In January 1992 the Republic of Korea (South) and the Democratic People's Republic of Korea (North) signed a Joint Declaration on the Denuclearization of the Korean Peninsula . Under this declaration the two countries agree not to test, manufacture, produce, receive, possess, store, deploy or use nuclear weapons, not to possess nuclear reprocessing or uranium enrichment facilities, and to use nuclear energy solely for peaceful purposes. The entry into force of this declaration has been delayed indefinitely since the Republic of Korea threatened to withdraw from the NPT.
Single State Zones
Single State Zones are created by national legislation, declaration or constitutional mandate. Some countries, such as Mongolia and Austria , have declared their nuclear weapon free status in the absence of any regional treaty while others, such as New Zealand and the Philippines , have used domestic means to go beyond the obligations of the regional treaty to which they are a party.

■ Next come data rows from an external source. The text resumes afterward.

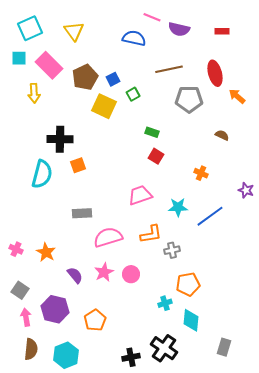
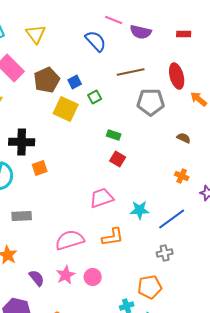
blue semicircle: (134, 38) -> (96, 41), turned 35
orange cross: (201, 173) -> (182, 176), moved
gray rectangle: (82, 213) -> (22, 216), moved
gray cross: (172, 250) -> (165, 253), moved

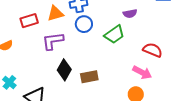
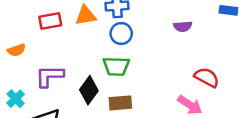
green trapezoid: (114, 35) -> (116, 66), moved, turned 30
purple L-shape: (53, 41) -> (49, 76), moved

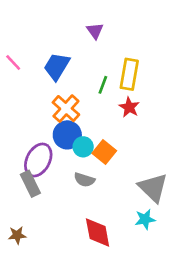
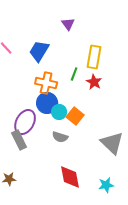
green line: (103, 85) -> (74, 74), moved
orange cross: (66, 109) -> (46, 83), turned -30
cyan star: (145, 219) -> (106, 185), moved

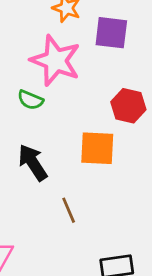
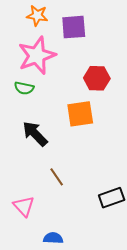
pink star: (56, 61) -> (37, 56), turned -30
brown line: (69, 210) -> (57, 177), moved

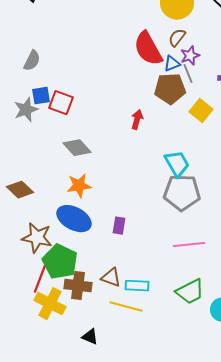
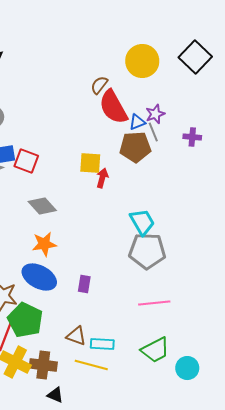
brown semicircle: (177, 38) -> (99, 85), moved
yellow square: (201, 111) -> (90, 163), moved, turned -35
brown cross: (78, 286) -> (43, 365), moved

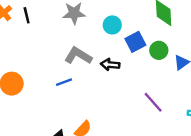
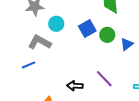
cyan circle: (112, 25) -> (56, 24), moved
black arrow: (110, 65) -> (75, 86), moved

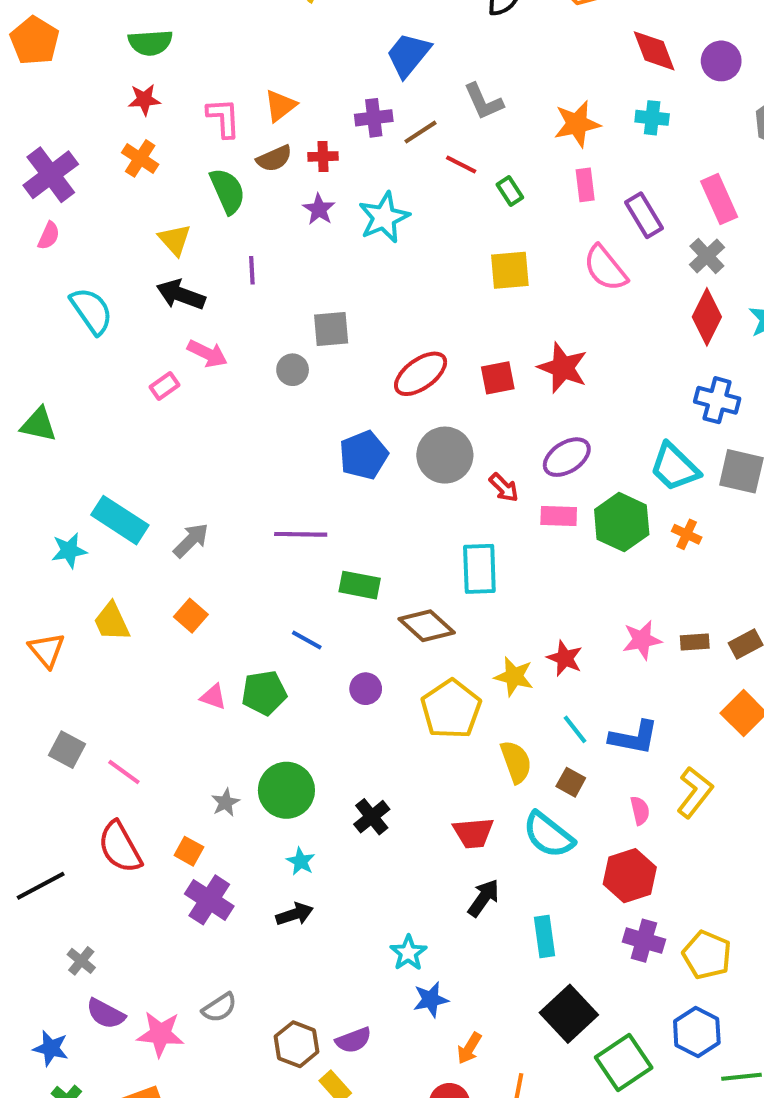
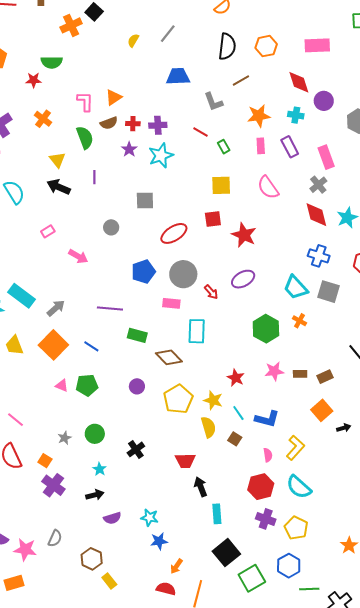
blue trapezoid: (408, 55) -> (178, 76), turned 45
purple circle: (721, 61) -> (324, 101), moved
red star: (144, 100) -> (33, 80), moved
purple cross: (374, 118) -> (158, 125), moved
brown line: (421, 132) -> (241, 80), moved
purple rectangle: (644, 215) -> (290, 147), moved
red diamond: (707, 317) -> (316, 215), turned -44
gray square: (331, 329) -> (145, 201), moved
pink arrow: (207, 353) -> (78, 256), moved
red square: (498, 378) -> (213, 219), moved
pink rectangle: (559, 516) -> (171, 303), moved
green hexagon: (622, 522) -> (266, 329), moved
orange square: (191, 616) -> (53, 345), size x1.8
blue line: (307, 640) -> (91, 346), moved
yellow star: (514, 676) -> (213, 400), moved
green circle: (286, 790) -> (95, 434), size x0.7
cyan semicircle: (549, 835) -> (299, 487), moved
black arrow: (483, 898) -> (201, 487), moved, turned -60
cyan star: (408, 953) -> (149, 517), turned -30
gray semicircle: (219, 1008) -> (55, 538), turned -36
purple semicircle: (353, 1040) -> (112, 518), moved

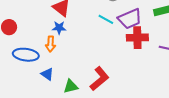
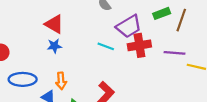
cyan line: (106, 19) -> (106, 46), moved
orange arrow: (51, 44) -> (61, 81), moved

Mongolia and Austria have both declared their nuclear weapon free status through enacting domestic legislation, Austria in 1999 and Mongolia in 2000. Both acts prohibit the manufacturing, storage, transport, and testing of nuclear weapons within their territory. Mongolia 's legislation also prohibits the transportation, dumping and storage of weapons grade nuclear waste within its territory, and obligates the National Security Council of Mongolia to co-ordinate the international institutionalising of its NWF status. Single nation zones lack formal agreements from NWS respecting their NWF status, however Mongolia is seeking to achieve such international recognition as well as negative security assurances from NWS.
New Zealand 's Nuclear Free Zone domestic legislation, prohibits any foreign ship that is nuclear powered or carrying nuclear weapons from entering its internal waters or any foreign aircraft landing in its territory. This goes beyond New Zealand 's obligations under the South Pacific Nuclear Free Zone Treaty, which permits port visits of nuclear ships. The Philippines , a member of the South East Asian Nuclear Weapon Free Zone, has declared its territory free of nuclear weapons through a change in its constitution.
Issues Confronting Existing Zones
Existing NWFZs are currently facing many challenges. For single state zones, pressing issues involve gaining negative security assurances from NWS as well as international respect and recognition. Regional zones are left with the challenge of obtaining full ratification of their treaties and protocols, along with continued verification of compliance. The question of transit of nuclear weapons remains uncertain for most NWFZs. To what extent will NWFZs be able to prevent the presence of nuclear weapons in the seas, before coming into conflict with the Law of the Sea?